Tuesday, October 11, 2011

Let's all make a little more


       "Concord from Discord"



Maybe all I do is run, but that is not all I think about.

Monday, October 3, 2011

McDonalds??

If you have been driving around Chicago any time recently, or any time at all for that matter, you may have noticed the McDonalds smack dab in the middle of the freeway. Legitly is the medium between the westward bound traffic and those going east. Why was it there? Don't ask questions. Who wouldn't stop for an oreo mcflury at 9:30 at night post-race?





We are sooo happy. (I mean, who wouldn't be?)

What I have been reading...

if you are an American, you know the basics of American history - the revolution, Boston tea party, slavery, Gettysburg, Pearl Harbor, Nine Eleven. But what most Americans don't know, and what I didn't know before I started flipping through the pages of my American literature anthology, is the personal and real stories of the people who made up America and American ideals today. They were wrong about things; they were right about things; they did things, things that made a difference.

Most recently, I just read Harriet Jacobs account of being a slave. Even a peek into the dark side of America reveals such courage and strength. Without strong men and woman like her, America today would be different. Even though she had almost everything taken from her, they could not take away her voice.  I shudder to read what happened during the time of slavery, but I also applaud slaves like Jacobs who changed her world, and changed ours.


Saturday, October 1, 2011


I love my Team! because we are not individuals runners, but one complete unit. Alone, we are just tearing up grass and kicking leaves, but together, we are champions.

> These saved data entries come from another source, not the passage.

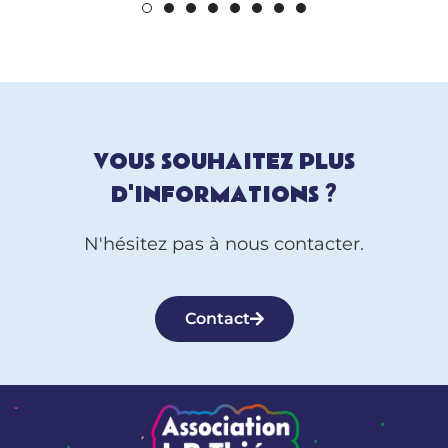
VOUS SOUHAITEZ PLUS
D'INFORMATIONS ?
N'hésitez pas à nous contacter.
Contact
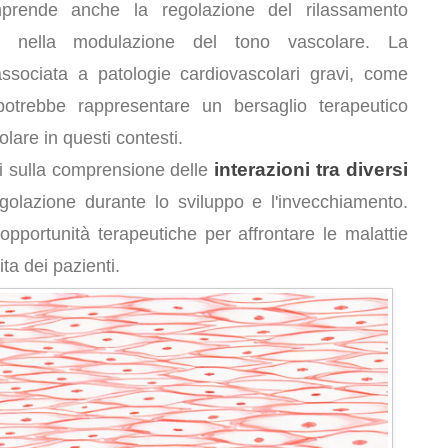
mprende anche la regolazione del rilassamento
ve nella modulazione del tono vascolare. La
associata a patologie cardiovascolari gravi, come
potrebbe rappresentare un bersaglio terapeutico
lare in questi contesti.
interazioni tra diversi
si sulla comprensione delle
golazione durante lo sviluppo e l'invecchiamento.
pportunità terapeutiche per affrontare le malattie
ita dei pazienti.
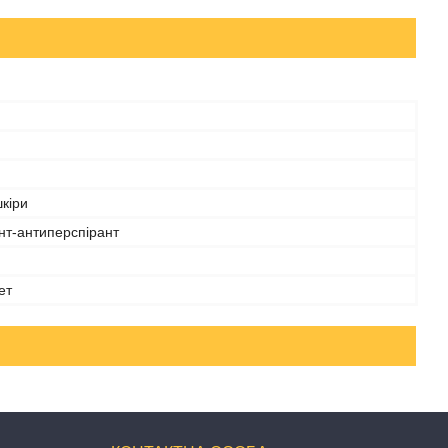
шкіри
нт-антиперспірант
ет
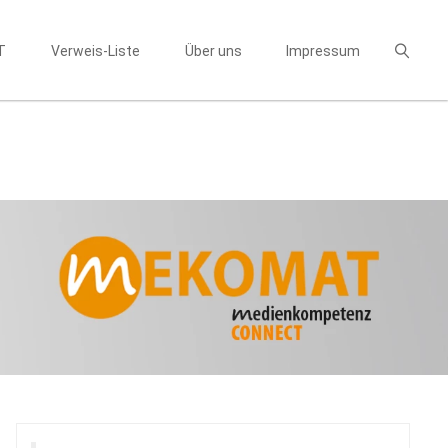
T
Verweis-Liste
Über uns
Impressum
Suchen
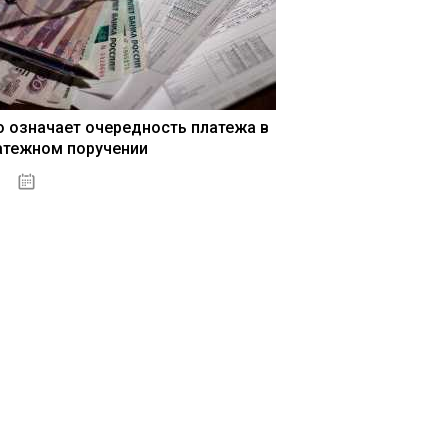
о означает очередность платежа в
атежном поручении
15.05.2021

Saturday, September 17, 2011

So maybe I am obsessed with my bike? Gotta say, I absolutely love riding it around - to school, to the park, down the road, whatever. A friend showed me this sweet biking web site and I just want to say, I think it is awesome.

Reasons why I love to ride my bike:

1. It is so much fun!
2. Often times I can get places way faster than if I walked or drove.
3. It saves the environment (every little bit helps).
4. It saves gas which is getting pretty pricey.
5. I get to explore new sights and enjoy the weather.
6. I meet other awesome people with bikes.

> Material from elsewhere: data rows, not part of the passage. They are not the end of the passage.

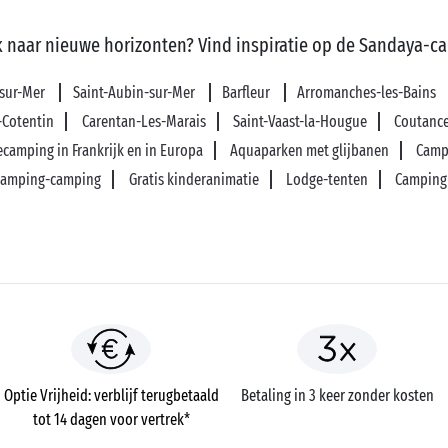
 naar nieuwe horizonten? Vind inspiratie op de Sandaya-c
sur-Mer
Saint-Aubin-sur-Mer
Barfleur
Arromanches-les-Bains
-Cotentin
Carentan-Les-Marais
Saint-Vaast-la-Hougue
Coutanc
ecamping in Frankrijk en in Europa
Aquaparken met glijbanen
Camp
lamping-camping
Gratis kinderanimatie
Lodge-tenten
Camping
Optie Vrijheid: verblijf terugbetaald
Betaling in 3 keer zonder kosten
tot 14 dagen voor vertrek*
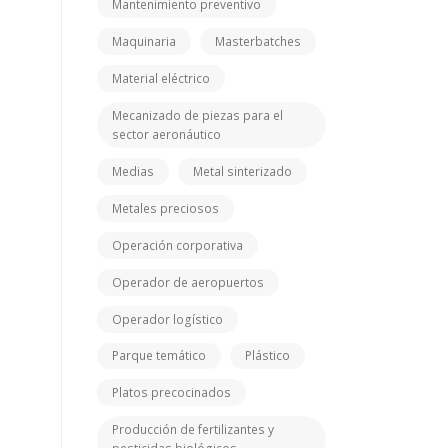
Mantenimiento preventivo
Maquinaria
Masterbatches
Material eléctrico
Mecanizado de piezas para el
sector aeronáutico
Medias
Metal sinterizado
Metales preciosos
Operación corporativa
Operador de aeropuertos
Operador logístico
Parque temático
Plástico
Platos precocinados
Producción de fertilizantes y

I am on team Promote bicycle culture everywhere!





Last thing I want to say, protect against stolen bikes. It is cruel.

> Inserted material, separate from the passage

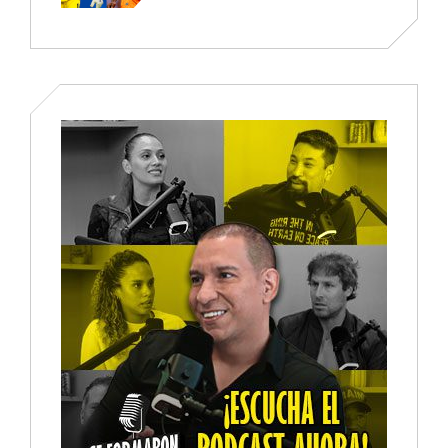
Mundial 2026
Convierte Futbolistas
En Marcas Globales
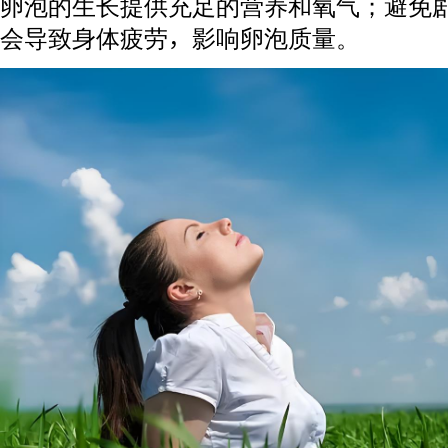
卵泡的生长提供充足的营养和氧气；避免
会导致身体疲劳，影响卵泡质量。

Thursday, September 15, 2011

Halloween Caterpillar?

What would you do if you saw one of these inching along?


Saw this up Provo canyon today. Didn't even know it existed. 
Still not sure what it is.
Life, is like Never Before.


Each new moment is a surprise. Each new second is unlike the one before. What will the next moment bring?


Wednesday, September 14, 2011

I've heard it compared to burning buildings, tight roping, or climbing up a rock slide - basically it's just school and life and all the craziness that comes with it. So today, I thought . . . I am sinking in my pile of books and quizzes and papers. Time to gear shift.

Sometimes life can feel like this:


And so, maybe I need something like this:

Okay, that is kind of creepy, but ya, I'm just sayin'.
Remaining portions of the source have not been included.